ACLU-Open-Letter-to-U.S.-College-and-University-Presidents-Embargoed-PDF
The Islamophobia today reminds me of post-9/11, but the fear in the US today is not from Iraqi Anthrax, Iraqi nuclear weapons, „the terrrorists“, but fear of other Americans, from those others, from the political and intellectual polarization which shows no sign of abating. In 2001-2003 when the US National Guard was stationed on the Golden Gate Bridge there was open discussion of people afraid to cross bridges, afraid to travel near national landmarks, for fear of The Terrorists™. I remember family members afraid to travel to central Philadelphia for fear of the Anthrax that might be sprayed by Iraqi drones launched by the Iraqi Atlantic fishing fleet prowling just off the coast. The potential threats as explained to me were absolutely laughable, however the fear was very real: a mushroom cloud might only be minutes away for many. Americans angrily and fearfully called for revenge on the Iraqis who, while perhaps not having anything to do with 9/11, seemed to hate us for our freedoms.

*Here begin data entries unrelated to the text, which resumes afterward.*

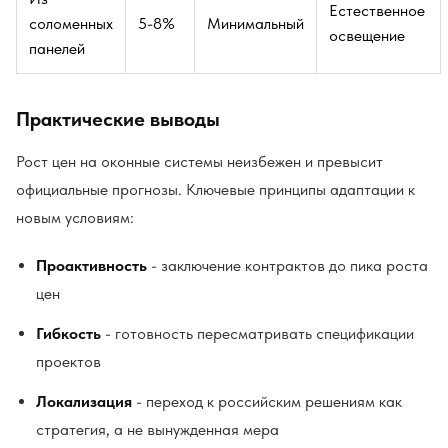
Естественное
соломенных
5-8%
Минимальный
освещение
панелей
Практические выводы
Рост цен на оконные системы неизбежен и превысит
официальные прогнозы. Ключевые принципы адаптации к
новым условиям:
Проактивность
- заключение контрактов до пика роста
цен
Гибкость
- готовность пересматривать спецификации
проектов
Локализация
- переход к российским решениям как
стратегия, а не вынужденная мера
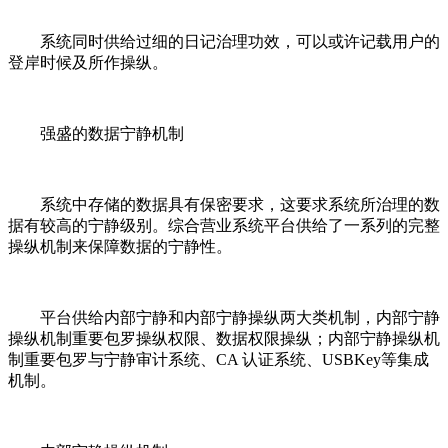
系统同时供给过细的日记治理功效，可以或许记载用户的
登岸时候及所作操纵。
强盛的数据宁静机制
系统中存储的数据具有保密要求，这要求系统所治理的数
据有较高的宁静级别。综合营业系统平台供给了一系列的完整
操纵机制来保障数据的宁静性。
平台供给内部宁静和内部宁静操纵两大类机制，内部宁静
操纵机制重要包罗操纵权限、数据权限操纵；内部宁静操纵机
制重要包罗与宁静审计系统、CA 认证系统、USBKey等集成
机制。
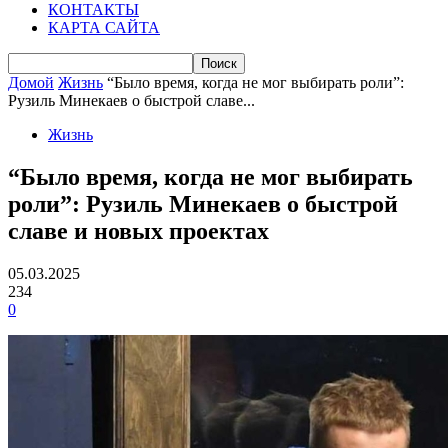
КОНТАКТЫ
КАРТА САЙТА
Домой
Жизнь
“Было время, когда не мог выбирать роли”:
Рузиль Минекаев о быстрой славе...
Жизнь
“Было время, когда не мог выбирать
роли”: Рузиль Минекаев о быстрой
славе и новых проектах
05.03.2025
234
0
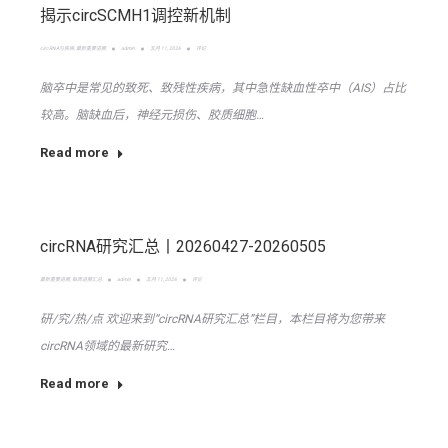
揭示circSCMH1调控新机制
circRNA与疾病
,
最新重要进展
admin
五月 11, 2026
评论
脑卒中是常见的致死、致残性疾病，其中急性缺血性卒中（AIS）占比
较高。脑缺血后，神经元损伤、胶质细胞…
Read more
circRNA研究汇总丨20260427-20260505
最新重要进展
,
每周进展汇总
admin
五月 11, 2026
评论
研/究/热/点 欢迎来到“circRNA研究汇总”栏目，本栏目将为您带来
circRNA领域的最新研究…
Read more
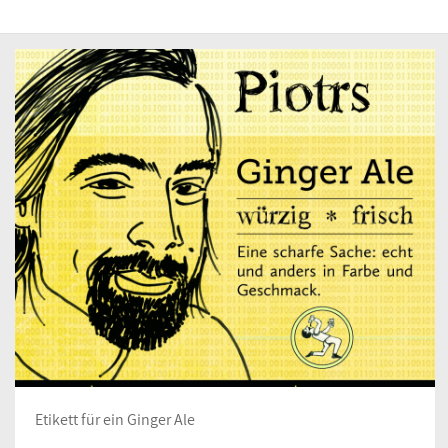
Etikett für ein Ginger Ale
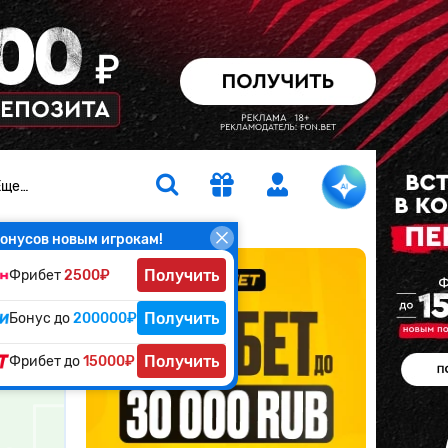
Еще…
онусов новым игрокам!
Получить
Фрибет
2500₽
Получить
Бонус до
200000₽
атчу
Получить
Фрибет до
15000₽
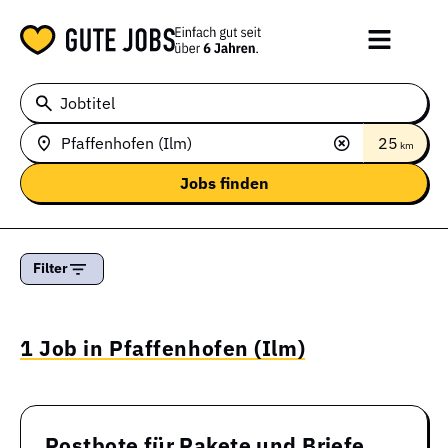
Jobtitel
25
km
Filter
1 Job in Pfaffenhofen (Ilm)
Postbote für Pakete und Briefe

Today I don’t feel a German fear of Palestinians when Berlin police rip down posters, just as last night when the Kurfürstendamm was lined with police — I thought for a bit that there were more police vans than there were demonstrators until I saw the mass of largely women and younger people — the sense I get is that Germans aren’t afraid of demonstrators with Palestinian flags any more than they are afraid of college-age kids with buckets of orange paint. The flags and the paint are not approved, however, thus making their carriers other, and so fair game for attack and abuse, like the Letzte Generation young woman thrown by a policeman to the pavement on Monday.
Lashing out in fear, having a helpless population to visit rejection on, seems a way to take some sort of action as well, both in Germany and the US. Universal fears, about the destruction of the planet’s ability to sustain human civilization, fear of the out of control concentration of wealth, fear of escalating numbers of immigrants, have some outlet.